[Transcribed page contents]
--
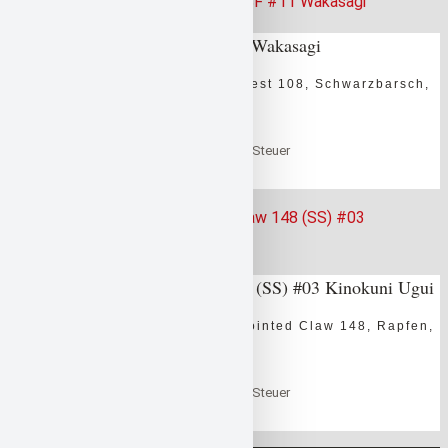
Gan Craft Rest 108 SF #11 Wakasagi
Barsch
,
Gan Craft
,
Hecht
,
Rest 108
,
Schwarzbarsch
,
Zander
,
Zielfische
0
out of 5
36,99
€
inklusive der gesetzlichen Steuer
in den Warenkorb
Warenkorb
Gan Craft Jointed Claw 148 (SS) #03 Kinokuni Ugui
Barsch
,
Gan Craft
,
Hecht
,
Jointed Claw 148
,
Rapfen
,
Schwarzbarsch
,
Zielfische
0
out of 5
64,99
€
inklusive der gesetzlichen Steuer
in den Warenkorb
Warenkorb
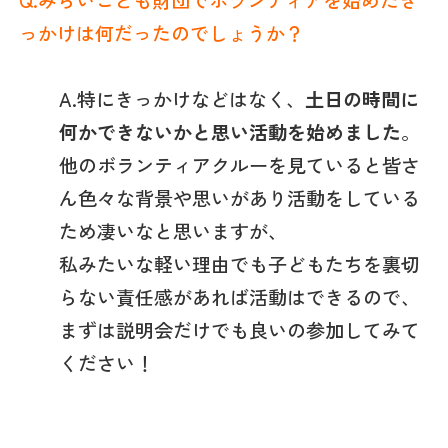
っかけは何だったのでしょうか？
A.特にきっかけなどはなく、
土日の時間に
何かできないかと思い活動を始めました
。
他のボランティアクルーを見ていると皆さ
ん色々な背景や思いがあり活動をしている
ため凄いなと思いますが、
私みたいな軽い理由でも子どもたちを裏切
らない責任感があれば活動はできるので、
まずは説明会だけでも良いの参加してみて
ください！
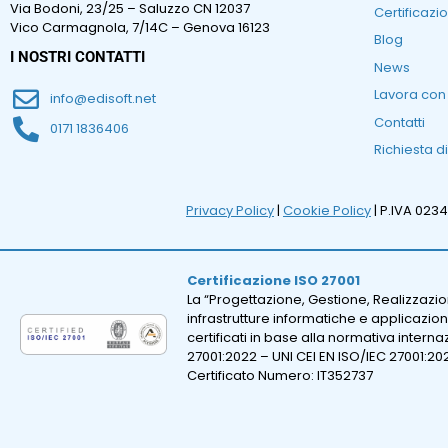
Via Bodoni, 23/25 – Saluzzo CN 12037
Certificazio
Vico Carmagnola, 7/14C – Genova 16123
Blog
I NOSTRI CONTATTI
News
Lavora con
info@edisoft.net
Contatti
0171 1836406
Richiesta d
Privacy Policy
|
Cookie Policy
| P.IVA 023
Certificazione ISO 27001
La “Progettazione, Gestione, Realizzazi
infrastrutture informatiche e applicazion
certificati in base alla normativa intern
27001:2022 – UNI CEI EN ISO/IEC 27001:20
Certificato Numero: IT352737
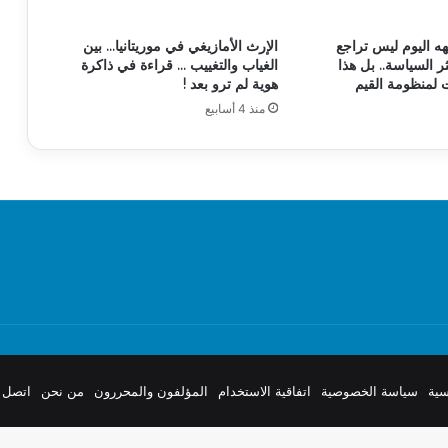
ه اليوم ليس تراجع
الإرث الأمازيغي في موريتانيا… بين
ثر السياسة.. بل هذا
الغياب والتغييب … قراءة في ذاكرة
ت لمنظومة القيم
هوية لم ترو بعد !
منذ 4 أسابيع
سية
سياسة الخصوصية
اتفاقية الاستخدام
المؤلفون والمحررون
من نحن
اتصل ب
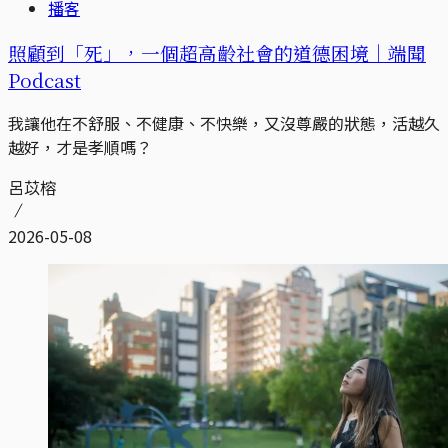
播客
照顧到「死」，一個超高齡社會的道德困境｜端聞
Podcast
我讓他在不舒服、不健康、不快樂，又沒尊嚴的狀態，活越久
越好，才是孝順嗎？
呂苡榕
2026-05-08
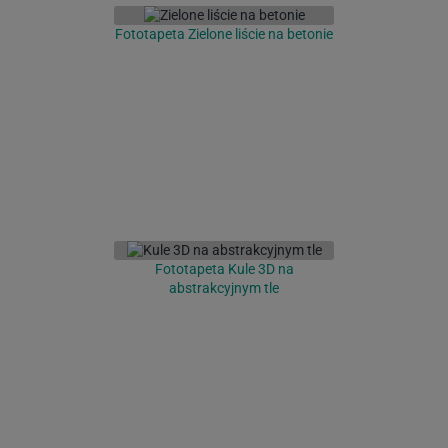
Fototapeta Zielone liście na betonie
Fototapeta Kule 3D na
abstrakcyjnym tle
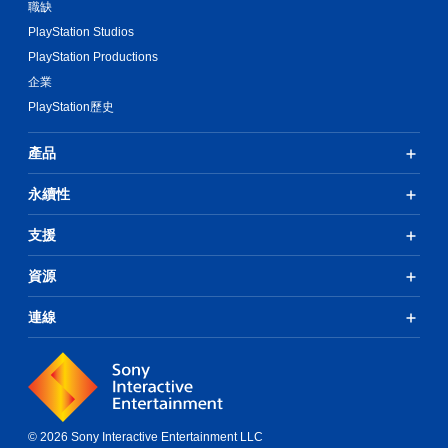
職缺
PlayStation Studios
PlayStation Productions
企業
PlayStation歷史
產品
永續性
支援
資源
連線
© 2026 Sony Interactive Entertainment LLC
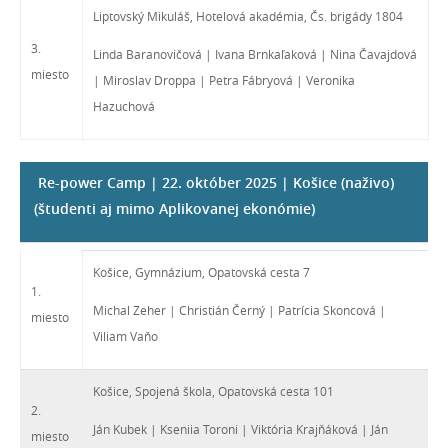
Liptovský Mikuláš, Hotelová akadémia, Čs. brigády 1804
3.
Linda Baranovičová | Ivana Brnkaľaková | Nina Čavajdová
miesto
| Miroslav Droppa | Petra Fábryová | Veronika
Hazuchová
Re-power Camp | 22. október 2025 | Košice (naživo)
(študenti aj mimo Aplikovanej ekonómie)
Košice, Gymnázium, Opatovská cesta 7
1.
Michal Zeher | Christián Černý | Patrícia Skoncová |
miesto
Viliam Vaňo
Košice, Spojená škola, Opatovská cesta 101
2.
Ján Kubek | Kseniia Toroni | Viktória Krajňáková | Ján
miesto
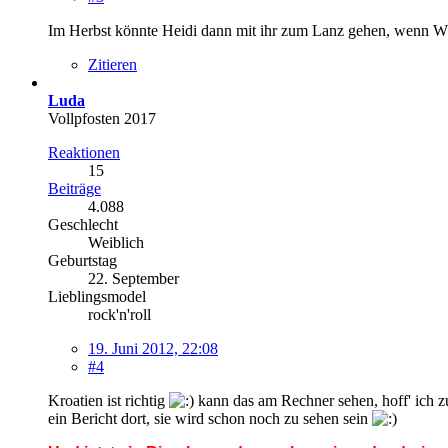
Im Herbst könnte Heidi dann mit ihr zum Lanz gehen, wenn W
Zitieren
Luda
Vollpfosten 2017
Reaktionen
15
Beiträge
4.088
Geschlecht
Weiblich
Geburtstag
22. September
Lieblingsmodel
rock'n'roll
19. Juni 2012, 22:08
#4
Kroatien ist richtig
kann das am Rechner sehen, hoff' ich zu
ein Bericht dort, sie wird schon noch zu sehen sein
--
Every line from the one holding "Michal Zeher |" through the end of the records above must be reproduced verbatim, pictures excepted.

RESULT FOR THIS TASK:
Michal Zeher | Christián Černý | Patrícia Skoncová |
miesto
Viliam Vaňo
Košice, Spojená škola, Opatovská cesta 101
2.
Ján Kubek | Kseniia Toroni | Viktória Krajňáková | Ján
miesto
Im Herbst könnte Heidi dann mit ihr zum Lanz gehen, wenn W
Zitieren
Luda
Vollpfosten 2017
Reaktionen
15
Beiträge
4.088
Geschlecht
Weiblich
Geburtstag
22. September
Lieblingsmodel
rock'n'roll
19. Juni 2012, 22:08
#4
Kroatien ist richtig
kann das am Rechner sehen, hoff' ich zu
ein Bericht dort, sie wird schon noch zu sehen sein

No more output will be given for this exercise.